RECURSO NEGADO
TJMT mantém ação contra Blairo Maggi por suposto esquema de precatórios de R$ 182 Milhões
A Primeira Câmara de Direito Público e Coletivo do Tribunal de Justiça do Estado de Mato Grosso (TJMT), rejeitou, de forma unânime, o recurso apresentado pela defesa do ex-governador Blairo Borges Maggi. A decisão colegiada manteve a tramitação integral de uma Ação Civil Pública por improbidade administrativa, a qual apura um suposto esquema de desvio de recursos públicos. Com essa determinação judicial, o colegiado ratificou que o processo principal deve avançar para a fase de instrução processual, etapa em que haverá a coleta detalhada de provas e a oitiva de testemunhas para o esclarecimento cabal dos fatos narrados.

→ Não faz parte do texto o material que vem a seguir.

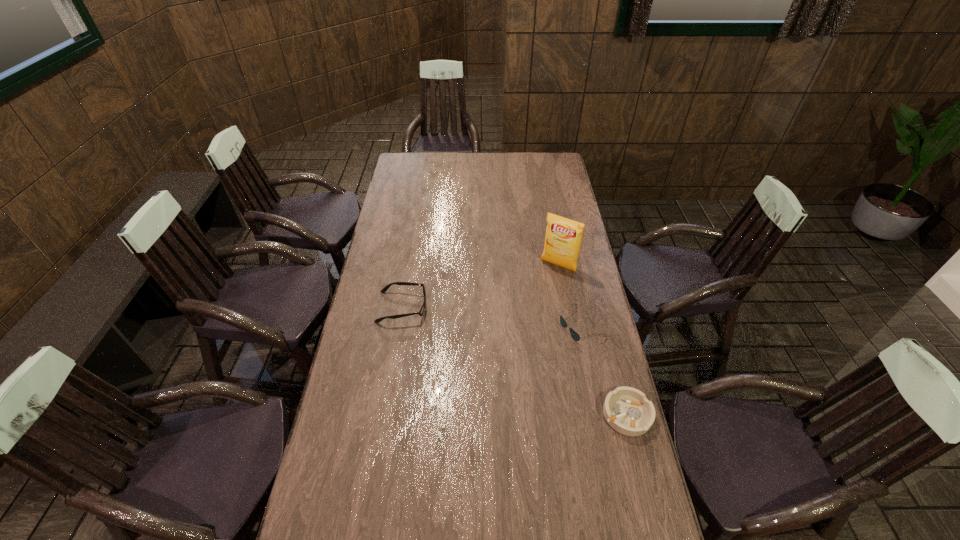 This screenshot has height=540, width=960. Find the location of `vacant space at the near left corner of the desktop`. vacant space at the near left corner of the desktop is located at coordinates (316, 522).

In the image, there is a desktop. Where is `free space at the near right corner`? The height and width of the screenshot is (540, 960). free space at the near right corner is located at coordinates (609, 514).

This screenshot has width=960, height=540. Find the location of `free spot between the sunglasses and the ashtray`. free spot between the sunglasses and the ashtray is located at coordinates (604, 369).

Identify the location of free space between the spectacles and the sunglasses. (492, 316).

This screenshot has width=960, height=540. What are the coordinates of `free space between the sunglasses and the spectacles` in the screenshot? It's located at (492, 316).

Locate an element on the screen. unoccupied position between the nearest object and the sunglasses is located at coordinates (604, 369).

Find the location of a particular element. The width and height of the screenshot is (960, 540). vacant point located between the tallest object and the spectacles is located at coordinates (480, 286).

Where is `vacant region between the sunglasses and the farthest object`? vacant region between the sunglasses and the farthest object is located at coordinates (569, 295).

Where is `free space between the tallest object and the sunglasses`? The height and width of the screenshot is (540, 960). free space between the tallest object and the sunglasses is located at coordinates (569, 295).

In order to click on free space that is in between the ashtray and the sunglasses in this screenshot , I will do `click(604, 369)`. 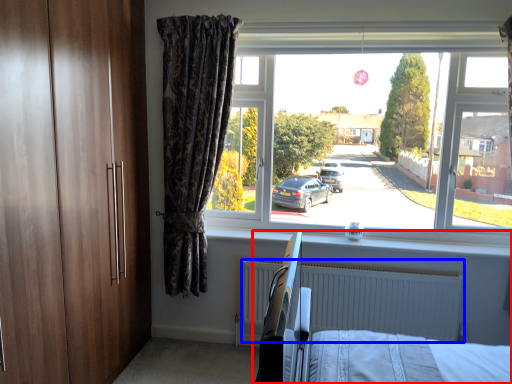 Question: Which object is further to the camera taking this photo, hospital bed (highlighted by a red box) or radiator (highlighted by a blue box)?

Choices:
 (A) hospital bed
 (B) radiator

Answer: (B) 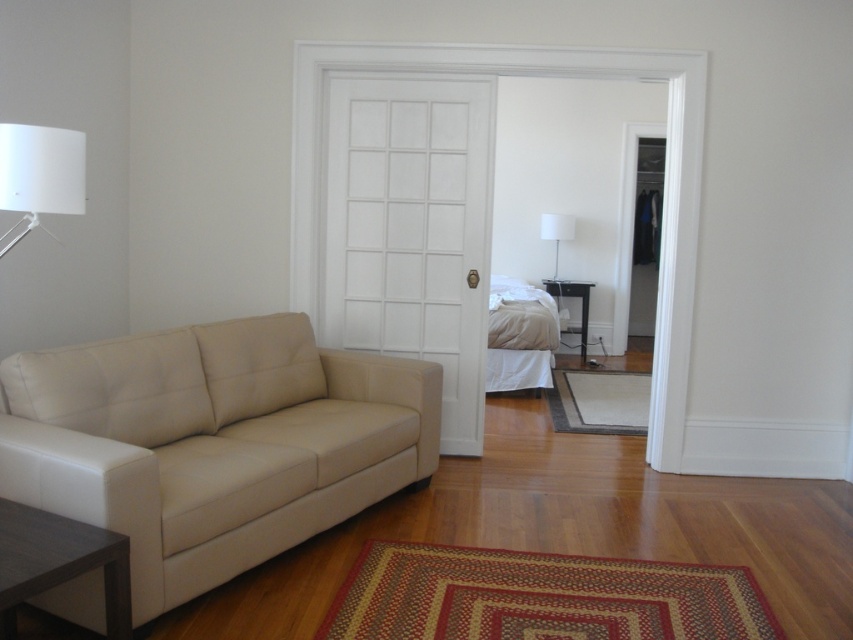 Question: Among these objects, which one is nearest to the camera?

Choices:
 (A) white fabric lampshade at center
 (B) brown wood table at lower left

Answer: (B)

Question: Does white matte lampshade at upper left appear on the left side of white fabric lampshade at center?

Choices:
 (A) no
 (B) yes

Answer: (B)

Question: Can you confirm if brown wood table at lower left is smaller than white matte lampshade at upper left?

Choices:
 (A) no
 (B) yes

Answer: (A)

Question: Is beige leather couch at left smaller than white matte lampshade at upper left?

Choices:
 (A) no
 (B) yes

Answer: (A)

Question: Which object appears closest to the camera in this image?

Choices:
 (A) beige leather couch at left
 (B) brown wood table at lower left
 (C) white matte lampshade at upper left

Answer: (B)

Question: Among these points, which one is farthest from the camera?

Choices:
 (A) (560, 216)
 (B) (215, 492)

Answer: (A) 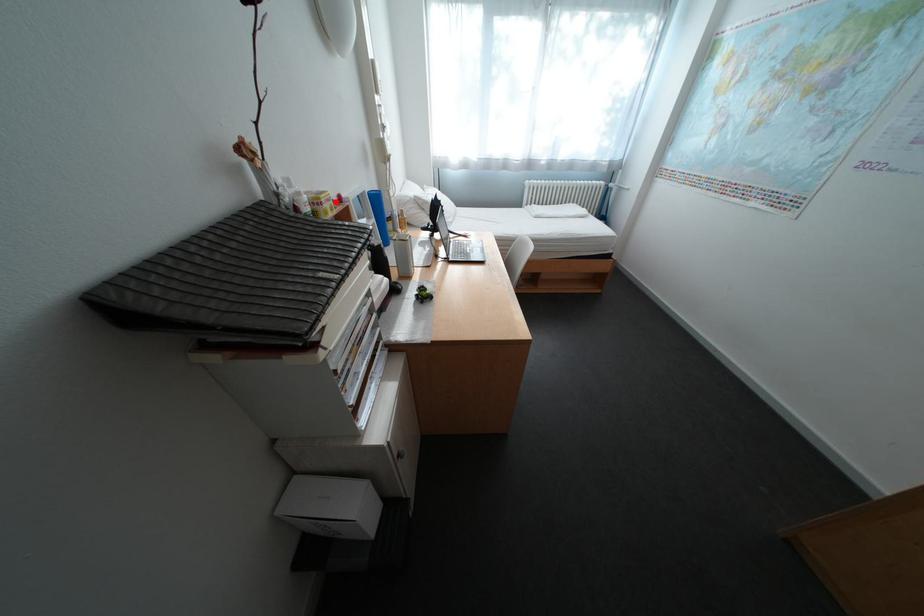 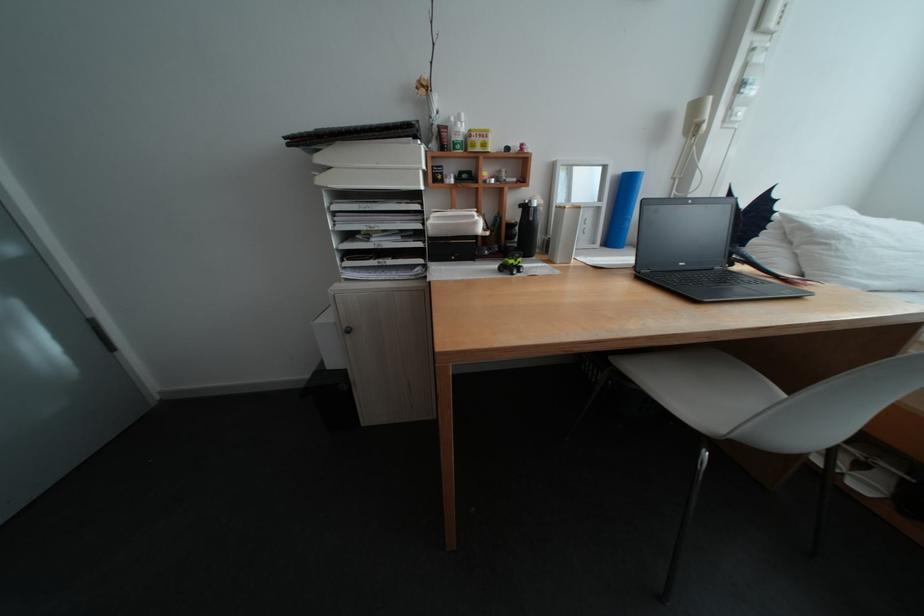 Question: I am providing you with two images of the same scene from different viewpoints. Image1 has a red point marked. In image2, the corresponding 3D location appears at what relative position? Reply with the corresponding letter.

Choices:
 (A) Closer
 (B) Farther

Answer: (B) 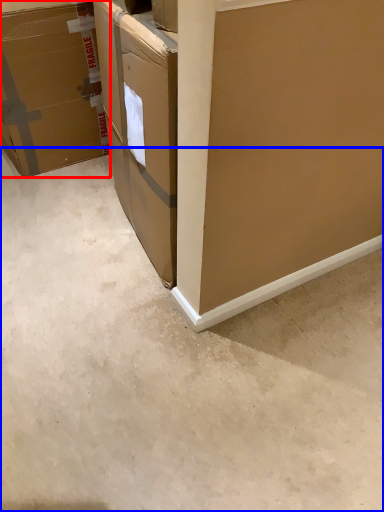 Question: Among these objects, which one is nearest to the camera, box (highlighted by a red box) or concrete (highlighted by a blue box)?

Choices:
 (A) box
 (B) concrete

Answer: (B) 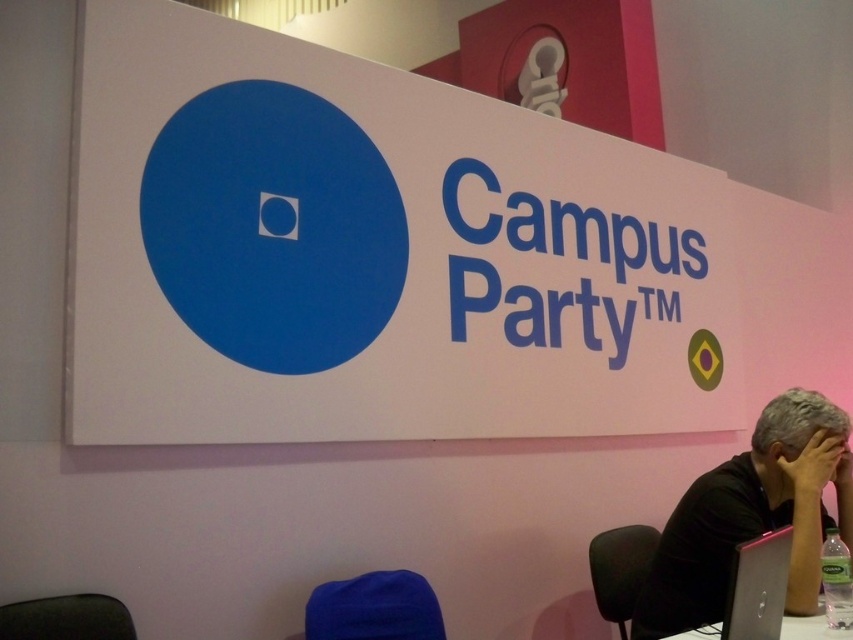 Consider the image. Can you confirm if matte black hand at lower right is bigger than white plastic table at lower right?

No, matte black hand at lower right is not bigger than white plastic table at lower right.

At what (x,y) coordinates should I click in order to perform the action: click on matte black hand at lower right. Please return your answer as a coordinate pair (x, y). Looking at the image, I should click on (817, 467).

Between white matte sign at upper center and black matte shirt at lower right, which one appears on the right side from the viewer's perspective?

From the viewer's perspective, black matte shirt at lower right appears more on the right side.

Can you confirm if white matte sign at upper center is positioned above black matte shirt at lower right?

Yes.

Is point (360, 241) in front of point (848, 432)?

No, (360, 241) is further to viewer.

Locate an element on the screen. white matte sign at upper center is located at coordinates (372, 253).

Consider the image. Can you confirm if black matte shirt at lower right is positioned to the right of silver metallic laptop at lower right?

Indeed, black matte shirt at lower right is positioned on the right side of silver metallic laptop at lower right.

Locate an element on the screen. This screenshot has height=640, width=853. black matte shirt at lower right is located at coordinates (752, 515). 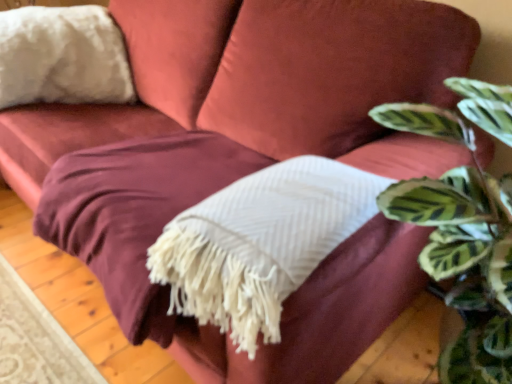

O cerne da controvérsia jurídica gira em torno de uma suposta fraude na ordem cronológica de pagamento de precatórios judiciais, que teria gerado um prejuízo estimado em R$ 182.943.733,76 aos cofres públicos estaduais. De acordo com a denúncia, o governo mato-grossense realizou 16 pagamentos à Construtora Andrade Gutierrez, os quais somaram o montante expressivo de R$ 276.533.272,15. Essa vultosa quantia destinava-se à quitação de títulos judiciais que a empreiteira possuía contra o extinto Departamento de Estradas de Rodagem do Estado, sucedido pelo Departamento de Viação e Obras Públicas.
As investigações apontam que a suposta organização criminosa operou o esquema ilegal entre os anos de 2009 e 2011, período que abrangeu a transição de mandatos no Poder Executivo Estadual. Conforme os relatórios oficiais, os repasses financeiros foram efetuados por meio da Secretaria de Estado de Fazenda de Mato Grosso (SEFAZ/MT), utilizando-se de mecanismos administrativos para burlar a preferência de outros credores alimentares. A reiteração das condutas ao longo de três anos evidencia, segundo a acusação, o caráter continuado e planejado da suposta fraude financeira.
A sessão virtual de julgamento que culminou na rejeição do recurso defensivo ocorreu no Tribunal de Justiça do Estado de Mato Grosso (TJ/MT), sediado na capital, Cuiabá, e teve suas deliberações encerradas no dia 20 de maio. A tramitação do processo principal prosseguirá perante o juízo da Vara Especializada em Ações Coletivas da Comarca de Cuiabá, foro competente para processar e julgar demandas que envolvem a proteção do patrimônio público.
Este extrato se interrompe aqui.